Polat E. C., Ozcan L., Cakir S. S., Dursun M., Otunc Temur A., Ozbek E.

Urology Journal, vol.12, no.6, pp.2391-2395, 2015 (SCI-Expanded) identifier identifier identifier

  • Publication Type: Article / Article
  • Volume: 12 Issue: 6
  • Publication Date: 2015
  • Journal Name: Urology Journal
  • Journal Indexes: Science Citation Index Expanded (SCI-EXPANDED), Scopus
  • Page Numbers: pp.2391-2395
  • Keywords: metabolic syndrome, epidemiology, outcome assessment, prevalence, risk assessment, urolithiasis, etiology
  • Istanbul Medipol University Affiliated: Yes


Purpose: We aimed to investigate relationship between metabolic syndrome and calcium-oxalate stone formation. Materials and Methods: Between January 2008 and February 2015 we retrospectively investigated biochemical parameters and anthropometric characteristics (height, weight, and waist circumference) of 198 patients who had calcium-oxalate stones and we also randomly selected 200 participants who had no history of urolithiasis as the controls.

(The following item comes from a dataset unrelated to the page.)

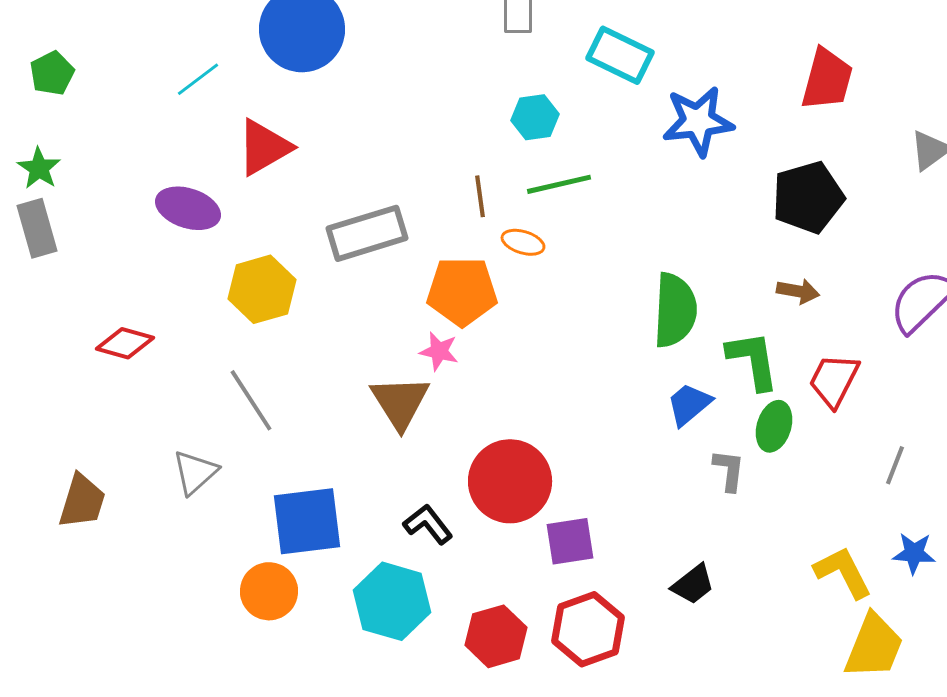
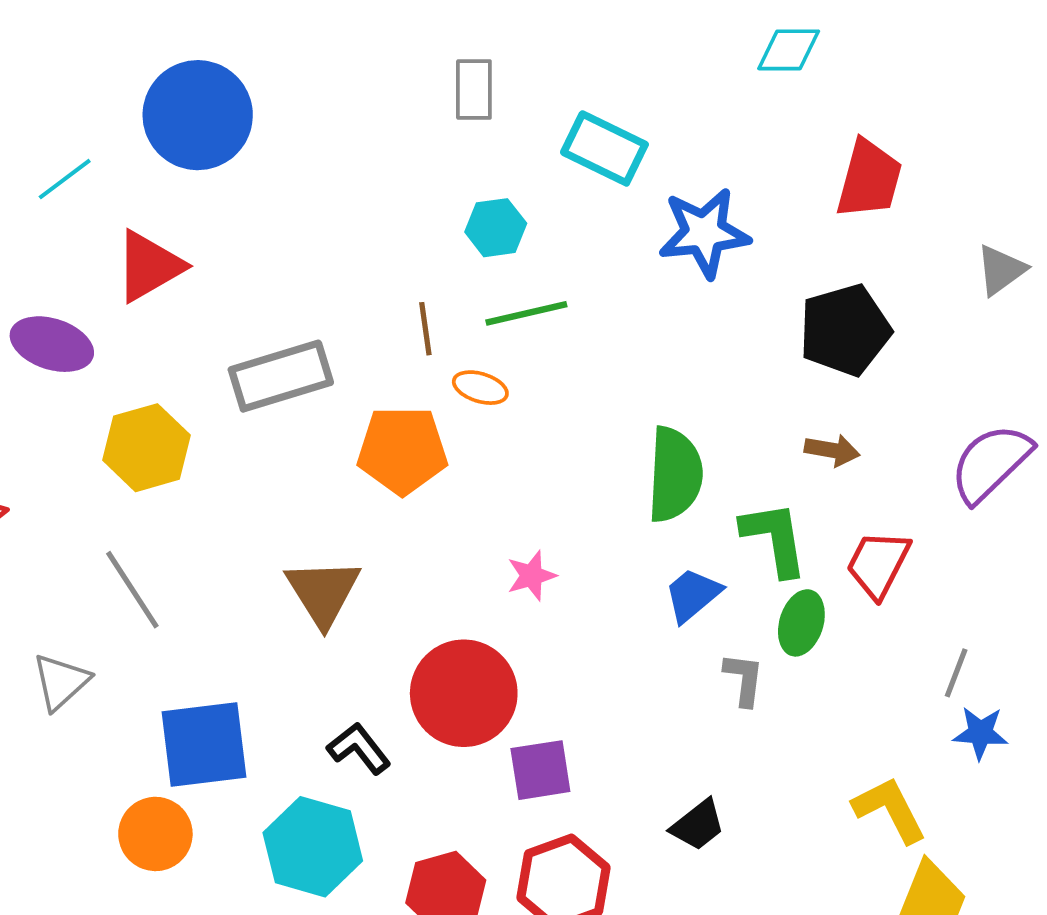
pink star: (439, 351) -> (532, 576), moved, turned -30
blue star: (914, 553) -> (980, 733), moved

Results: The presence of obesity increased the risk of calcium stones in both men (P = .003, OR = 2.92) and women (P = .03, OR = 2.18). Diabetes was significantly correlated to the risk of calcium stones (P = .04, OR = 1.94). However, when calculated separately for men and women, diabetic men had a higher risk of calcium-oxalate stone disease (P = .04, OR = 2.59), but diabetic women did not (P > .05). Hypertension also significantly increased the risk of calcium stones when compared with normotensive individuals (P = .0001, OR = 3.03). Conclusion: The risk for the development of calcium-oxalate stone disease is most significantly associated with the patient's body mass index and the presence of hypertension.